Equivariant Witt Complexes and Twisted Topological Hochschild Homology
Anna Marie Bohmann, Teena Gerhardt, Cameron Krulewski, Sarah Petersen, Lucy Yang
TL;DR
This work extends the classical relationship between THH and Witt vectors to an equivariant setting by introducing and axiomatizing equivariant Witt complexes. The authors define C_n-equivariant Witt complexes over a C_n-Tambara functor and prove that the graded Green functors given by the equivariant homotopy groups of twisted THH, THH_{C_n}( R), assemble into such a structure when p∤n. They establish a natural map from equivariant Witt vectors to the zeroth equivariant THH and construct multiplicative lifts that recover the classical p^k-th power behavior in the non-equivariant limit (n=1). The results connect equivariant algebraic structures (Mackey and Tambara functors) with equivariant homotopy-theoretic invariants, paving the way for a robust equivariant de Rham–Witt framework in future work.
Abstract
The topological Hochschild homology of a ring (or ring spectrum) $R$ is an $S^1$-spectrum, and the fixed points of THH($R$) for subgroups $C_n\subset S^1$ have been widely studied due to their use in algebraic K-theory computations. Hesselholt and Madsen proved that the fixed points of topological Hochschild homology are closely related to Witt vectors.

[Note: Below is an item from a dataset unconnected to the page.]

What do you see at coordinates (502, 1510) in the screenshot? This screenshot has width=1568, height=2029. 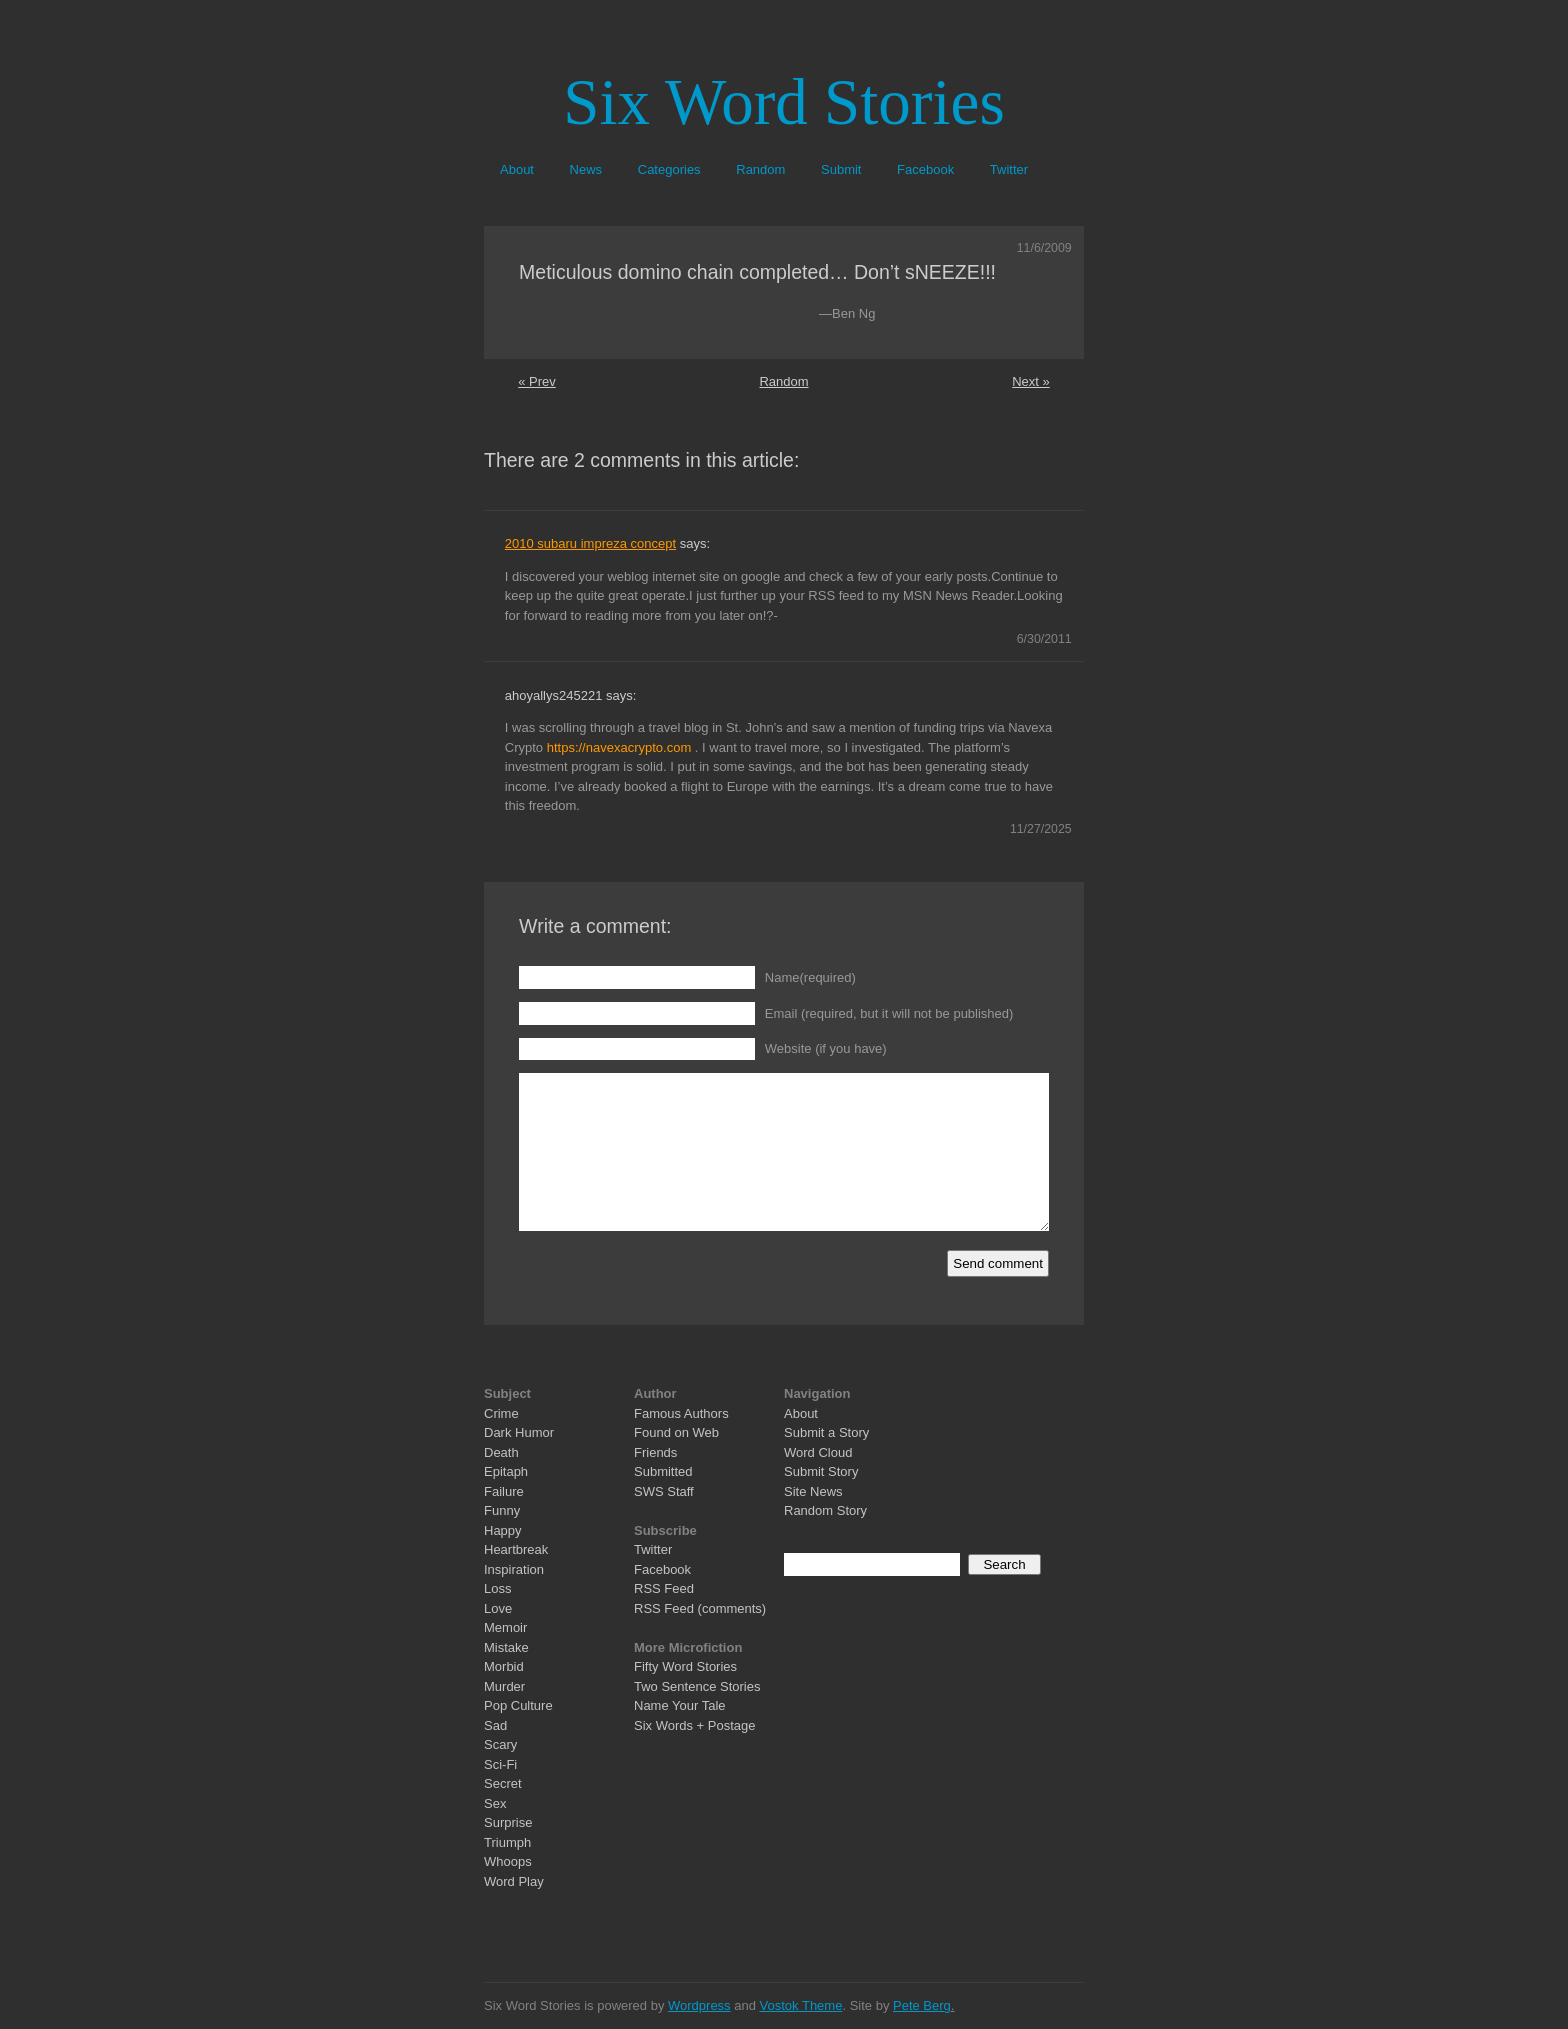 I see `Funny` at bounding box center [502, 1510].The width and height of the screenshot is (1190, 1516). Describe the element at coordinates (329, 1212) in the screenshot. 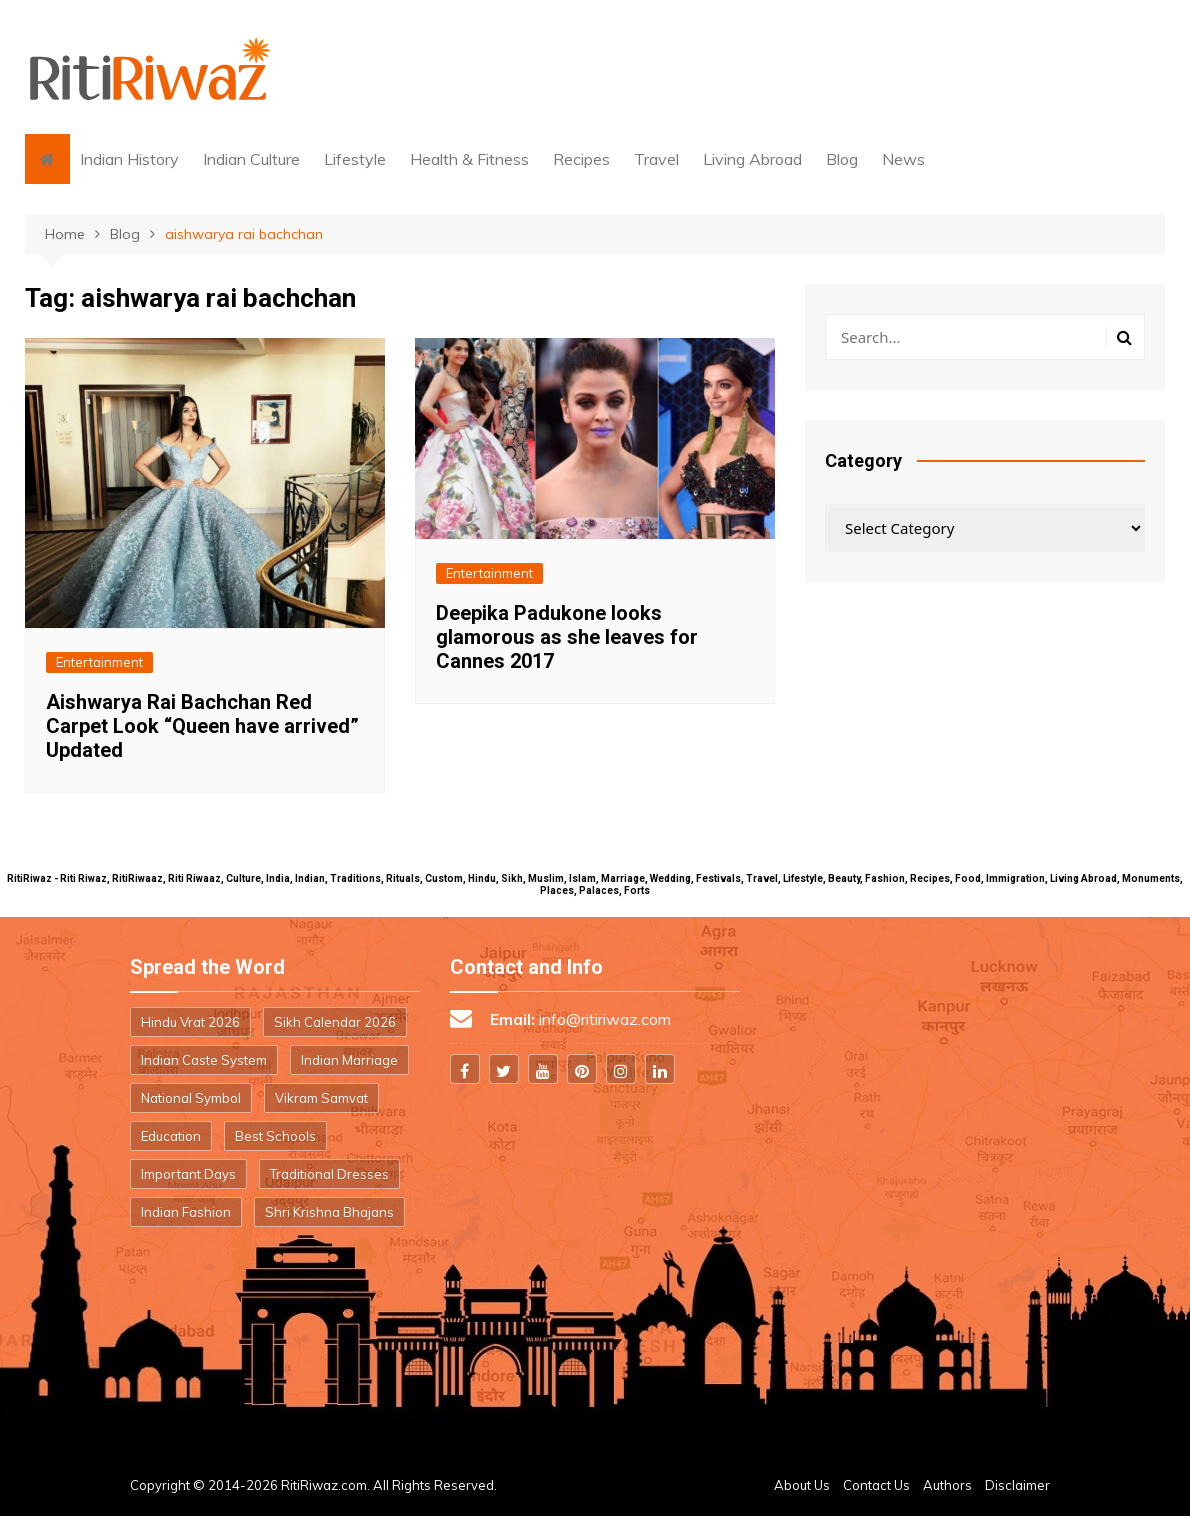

Further, they defined the notion of a Witt complex, and showed that it captures the algebraic structure of the homotopy groups of the fixed points of THH. Recent work of Angeltveit, Blumberg, Gerhardt, Hill, Lawson and Mandell defines a theory of twisted topological Hochschild homology for equivariant rings (or ring spectra) that builds upon Hill, Hopkins and Ravenel's work on equivariant norms. In this paper, we study the algebraic structure of the equivariant homotopy groups of twisted THH. In particular, we define an equivariant Witt complex and prove that the equivariant homotopy of twisted THH has this structure. Our definition of equivariant Witt complexes contributes to a growing body of research in the subject of equivariant algebra.